やっぱり「人の力」ですね。こじれた親子の絆を結びなおすためには第三者が入ることが必要となるケースがあります。子どもが過ごす場所は家庭と学校なので、家庭がしんどい状況であれば、学校が「子どもの育つ場」としてとても重要な存在になります。不登校になったり、家のなかの問題をそのまま学校に持ち込んでトラブルを起こしたりもしますが、それはその子のサインなのですね。なんとかつながりを保って子どもに育ちの場を保障し、親の支援にまでつなげていきたい。学校はただ勉強を教えていればいいという時代ではなくなっていると思います。

―――家庭が果たせない役割を学校が担うということですね。教師の力だけでは無理な部分もありますね。

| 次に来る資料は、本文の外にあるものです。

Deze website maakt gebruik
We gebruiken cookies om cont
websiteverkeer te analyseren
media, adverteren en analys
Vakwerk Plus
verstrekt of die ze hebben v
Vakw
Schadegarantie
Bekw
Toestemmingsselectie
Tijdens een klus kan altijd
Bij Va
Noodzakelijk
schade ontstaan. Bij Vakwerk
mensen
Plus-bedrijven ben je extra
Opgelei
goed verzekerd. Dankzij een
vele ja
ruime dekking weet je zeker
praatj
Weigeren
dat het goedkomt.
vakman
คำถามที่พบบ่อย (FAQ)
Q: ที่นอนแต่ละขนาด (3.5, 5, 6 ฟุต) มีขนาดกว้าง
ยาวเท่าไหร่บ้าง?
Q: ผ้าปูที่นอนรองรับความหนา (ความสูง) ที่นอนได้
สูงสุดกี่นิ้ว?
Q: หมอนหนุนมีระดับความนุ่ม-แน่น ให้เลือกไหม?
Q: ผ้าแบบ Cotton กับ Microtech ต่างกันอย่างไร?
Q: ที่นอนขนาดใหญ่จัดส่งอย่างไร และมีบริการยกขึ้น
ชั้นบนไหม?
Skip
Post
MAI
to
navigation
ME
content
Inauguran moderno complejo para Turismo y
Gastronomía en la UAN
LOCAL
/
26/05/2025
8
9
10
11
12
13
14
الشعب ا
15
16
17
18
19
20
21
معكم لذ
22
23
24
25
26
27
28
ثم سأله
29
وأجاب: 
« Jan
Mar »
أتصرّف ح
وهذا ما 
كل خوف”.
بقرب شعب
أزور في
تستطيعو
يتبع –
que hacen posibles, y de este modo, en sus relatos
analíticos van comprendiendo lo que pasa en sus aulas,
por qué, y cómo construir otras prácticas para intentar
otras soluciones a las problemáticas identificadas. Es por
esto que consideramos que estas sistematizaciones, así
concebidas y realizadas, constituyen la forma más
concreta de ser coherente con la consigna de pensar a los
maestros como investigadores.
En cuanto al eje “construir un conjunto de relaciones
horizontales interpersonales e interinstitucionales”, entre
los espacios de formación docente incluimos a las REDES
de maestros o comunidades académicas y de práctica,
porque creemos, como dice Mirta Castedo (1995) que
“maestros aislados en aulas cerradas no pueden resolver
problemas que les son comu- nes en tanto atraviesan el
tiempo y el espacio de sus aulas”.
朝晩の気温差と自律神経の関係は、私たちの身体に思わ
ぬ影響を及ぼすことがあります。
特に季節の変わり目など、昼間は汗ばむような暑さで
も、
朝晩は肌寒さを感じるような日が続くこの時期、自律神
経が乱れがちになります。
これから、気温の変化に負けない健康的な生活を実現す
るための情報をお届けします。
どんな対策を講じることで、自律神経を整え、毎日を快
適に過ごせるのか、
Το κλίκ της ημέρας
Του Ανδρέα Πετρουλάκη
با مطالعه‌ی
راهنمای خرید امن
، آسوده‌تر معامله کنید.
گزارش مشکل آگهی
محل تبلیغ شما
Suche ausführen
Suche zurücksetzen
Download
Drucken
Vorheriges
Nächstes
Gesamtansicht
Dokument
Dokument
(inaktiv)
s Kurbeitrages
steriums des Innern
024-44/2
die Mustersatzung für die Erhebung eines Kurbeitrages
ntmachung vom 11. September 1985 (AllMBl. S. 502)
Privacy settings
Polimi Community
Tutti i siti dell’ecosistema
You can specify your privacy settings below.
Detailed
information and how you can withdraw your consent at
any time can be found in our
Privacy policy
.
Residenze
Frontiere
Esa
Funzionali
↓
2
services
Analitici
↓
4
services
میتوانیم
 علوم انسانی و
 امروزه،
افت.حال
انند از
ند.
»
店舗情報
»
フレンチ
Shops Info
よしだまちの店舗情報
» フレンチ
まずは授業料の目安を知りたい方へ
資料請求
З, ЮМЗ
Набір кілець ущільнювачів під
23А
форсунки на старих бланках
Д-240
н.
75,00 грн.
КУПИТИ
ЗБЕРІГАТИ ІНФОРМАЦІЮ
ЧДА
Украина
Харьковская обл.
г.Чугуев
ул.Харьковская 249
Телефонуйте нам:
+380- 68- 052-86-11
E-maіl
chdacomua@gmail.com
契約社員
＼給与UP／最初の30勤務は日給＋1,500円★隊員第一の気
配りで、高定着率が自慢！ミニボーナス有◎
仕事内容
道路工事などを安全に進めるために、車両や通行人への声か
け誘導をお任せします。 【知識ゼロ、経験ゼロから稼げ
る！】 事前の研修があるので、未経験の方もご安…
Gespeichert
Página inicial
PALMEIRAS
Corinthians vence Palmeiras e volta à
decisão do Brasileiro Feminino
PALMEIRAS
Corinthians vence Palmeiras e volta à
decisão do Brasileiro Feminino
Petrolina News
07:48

魚住さんイメージ写真 さまざまな役割の人が学校に入ることが必要ですね。大阪府では、「スクールサポーター」や「こころの教室相談員」「さわやかフレンド」といった名称で、カウンセラーや教職経験者、教職を目指す若い人などが学校に入り、子どもや親の相談を受けています。内容ややり方についてはもっと深めていく必要があると思います。
学校教育の枠内で育っていける子もいれば、それ以外の部分でのケアが必要な子もいます。心に問題を抱えている子にはカウンセリング的な関わりが必要ですし、それを行動化している子により高度な関わりが求められます。発達障害や精神疾患をもつ子がトラブルを起こしていることも少なくないのですが、医療的な視点がなければ対応を間違って症状を悪化させてしまいます。虐待や生活困難の問題を抱えている家庭には福祉的な関わりが必要です。心理、教育、医療、福祉と4つの視点をもっていなければ、子どもの問題を正しく見られない。子どもに関わる人は、私も含めて本当に勉強しなければなりません。

―――課題が山積ですが、ポイントは何でしょうか。

ひとつ言えるのは、問題の原因だけを追求しても逆効果だということです。これまでは問題が起こると原因を探し、追及やバッシングをするという流れがありましたが、叩くことでは人は変わりません。これからはしんどさを抱えた人を理解し、共存することを第一に考える時代だと思います。
すべての子どもには「変われる力」「育つ力」があります。その力がうまく発揮されるのは、その子を見守る人の意識が変わった時なのです。「教育」が、誰もがもっている本来の「力」を信じ育てる方向に向かってほしいと心から願っています。

―――ありがとうございました。

(2005年3月9日インタビュー text:社納葉子)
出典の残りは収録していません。